Рассказы в изгнании - Нина Берберова
Шрифт:
Интервал:
Закладка:
— А в кинематографы? — спросил он, разглядывая ее внимательнее.
— Ох, каждый день, — ответила она. — Ведь я служу кассиршей.
На ней было шерстяное синее платье с пуговками, которые шли по худенькой груди от ворота к поясу.
— Какие в высшей степени оригинальные пуговки, — сказал Асташев и хотел дотронуться до одной из них. Она отшатнулась, глаза ее стали темными (а были светло-карими), и, быстро подбирая и подкручивая на затылке свои светлые волосы с золотым отливом, она ушла.
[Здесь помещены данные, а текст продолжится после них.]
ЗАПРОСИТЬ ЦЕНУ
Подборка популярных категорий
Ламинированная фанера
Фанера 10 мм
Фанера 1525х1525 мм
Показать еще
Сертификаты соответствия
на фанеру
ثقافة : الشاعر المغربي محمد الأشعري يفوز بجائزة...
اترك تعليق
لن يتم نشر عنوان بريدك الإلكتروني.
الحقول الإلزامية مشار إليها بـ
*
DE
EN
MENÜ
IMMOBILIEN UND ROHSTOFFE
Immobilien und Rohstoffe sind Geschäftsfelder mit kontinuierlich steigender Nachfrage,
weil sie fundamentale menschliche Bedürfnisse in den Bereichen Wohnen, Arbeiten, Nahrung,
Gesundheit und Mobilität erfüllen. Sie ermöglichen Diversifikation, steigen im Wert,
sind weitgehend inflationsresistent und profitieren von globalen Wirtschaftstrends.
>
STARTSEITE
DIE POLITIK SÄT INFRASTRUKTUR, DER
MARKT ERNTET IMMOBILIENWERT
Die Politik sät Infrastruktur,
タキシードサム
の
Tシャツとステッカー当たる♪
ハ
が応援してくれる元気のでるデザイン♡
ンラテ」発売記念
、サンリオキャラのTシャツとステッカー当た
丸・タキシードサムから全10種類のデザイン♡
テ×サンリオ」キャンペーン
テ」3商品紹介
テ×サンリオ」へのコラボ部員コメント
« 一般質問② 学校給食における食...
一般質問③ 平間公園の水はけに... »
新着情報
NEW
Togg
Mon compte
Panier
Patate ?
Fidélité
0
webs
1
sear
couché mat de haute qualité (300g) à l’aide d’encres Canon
И он увидел вдруг, что она тонка и стройна, в меру высока, с высокой талией и длинными, прямыми ногами.
— Ее мать вторым браком за графом Лодером, — сказала Ксения Андреевна, — тетки у нее полуумные, в страшной строгости ее держат. А она невинная, между прочим, голову даю, невинная. Феноменально, но факт.
Через неделю он столкнулся с ней у парадной двери.
Он уходил домой, она возвращалась с работы. «Вот тут, — он указал на ее черную сумочку, — вы носите всю вашу кассу». — «Нет, — ответила она, — я сдаю деньги хозяину, он заходит за ними». — «Ах, как жалко, а то бы я обокрал вас в каком-нибудь переулке». Она улыбнулась смущенно: «А в кассе у меня почему-то лежит револьвер, — сказала она доверчиво, — я не знаю, зачем он, собственно, лежит, я не умею стрелять». — «Разве бывают такие крупные суммы?» — «В том-то и дело, что нет. Я думаю, его просто кто-нибудь забыл, обронил. Вот уже год как у меня там хранятся пять перчаток, — все с правой руки, две связки ключей, пудреница, зажигалка, булавка с фальшивым камнем. Так и лежат». — «Хотите пройтись немножко? Еще рано, и вечер хороший». — «Нет, — ответила она, — меня ждут дома». И словно недоговорив чего-то, она подала ему худую руку в замшевой перчатке. «Разве у вас нет флирта и вы всегда возвращаетесь вовремя?» — «У меня нет флирта и никогда его не было», — ответила она и ушла.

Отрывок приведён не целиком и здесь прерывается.